Under Natural Resources Article 8-1808.3 of the Code of Maryland (COMAR), a local jurisdiction may authorize lot coverage in the Buffer as provided for in a Waterfront Revitalization Area (WRA) under a local program. However, COMAR provides no guidance on what is allowed in a WRA and the only jurisdiction that has implemented such a program in Maryland is the City of Baltimore.
A purpose of the Working Waterfront Overlay District (WWOD) is to allow for the protection of existing working waterfronts to promote and foster the economic revitalization of both maritime-dependent and maritime-related uses in specific areas within Talbot County. Within a subset of these areas, the county proposes to implement a WRA in order to allow for the location of certain water-related uses within the Shoreline Development Buffer and to offer additional development flexibility and incentives (see the Working Waterfronts Table link on this page for the definition of water-dependent, water-related and water-enhanced). Without the WRA, the County would have to limit development in the Buffer to only water-dependent uses, or require an approved variance by the Board of Appeals. In addition, many historic working waterfront lots are small in size, making mitigation (think plantings) or stormwater reduction difficult to achieve.

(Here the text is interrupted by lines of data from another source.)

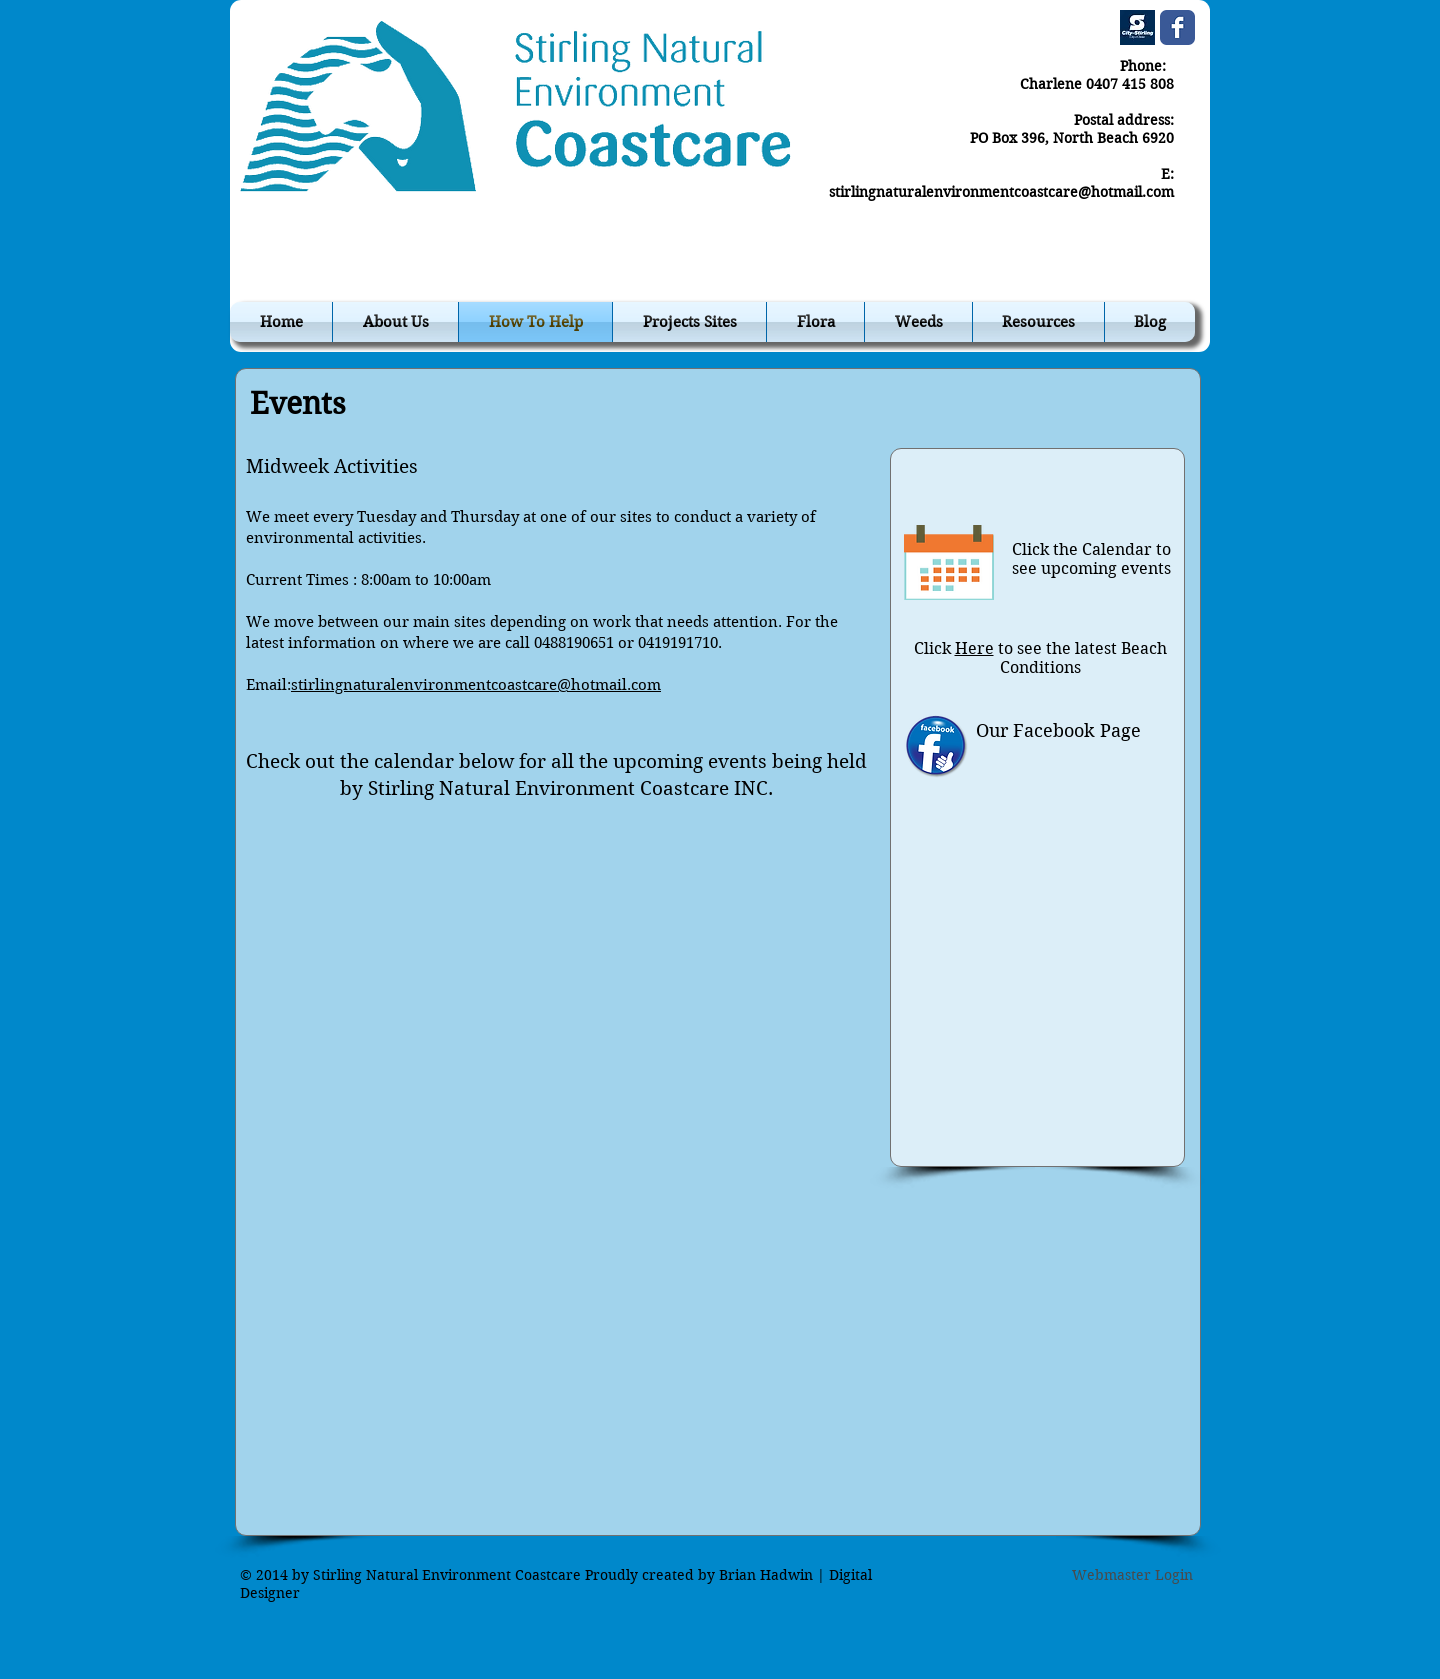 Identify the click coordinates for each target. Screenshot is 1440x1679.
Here (974, 648)
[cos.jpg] (1137, 27)
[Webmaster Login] (1132, 1576)
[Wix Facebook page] (1177, 27)
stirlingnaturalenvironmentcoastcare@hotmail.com (1001, 192) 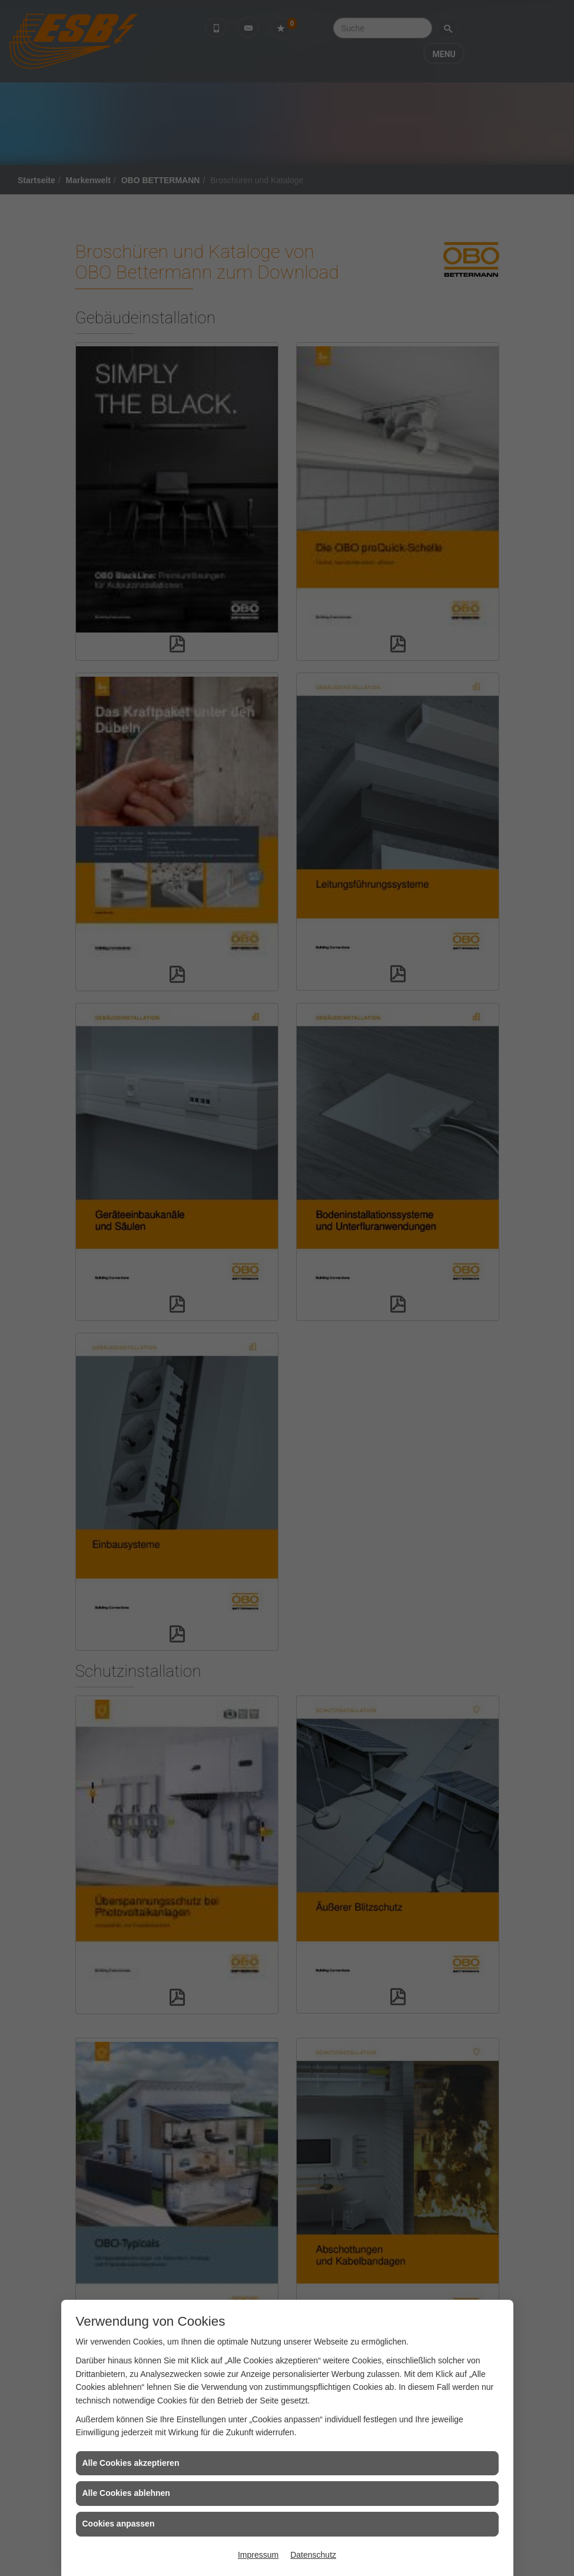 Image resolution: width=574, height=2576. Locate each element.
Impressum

Any changes to Talbot County’s Critical Area Program first requires local approval, and then requires approval from Maryland’s Critical Area Commission. When approving any change to a local Critical Area program, the Commission must determine that the new language meets the three goals of the Critical Area Law. Therefore, it’s important that County staff proactively work with the Critical Area Commission staff during the development of the WWOD. County staff held two meetings with Critical Area Commission staff in August and September to discuss these issues and presented an overview of the project to the State’s Critical Area Commission’s Program Implementation Subcommittee in early October. Several options are being explored and Critical Area Commission staff are hopeful that the final WWOD language can be useful for implementation in other historic working waterfront areas of the state.
In addition to stakeholder focus groups with water-dependent and water-related businesses; an internal Working Waterfront Steering Committee comprised of County Staff as well as members of the County Council, Planning Commission, Board of Appeals and Public Works Advisory Board and staff from the Maryland Critical Area Commission; and community meetings, an on-line community survey was conducted.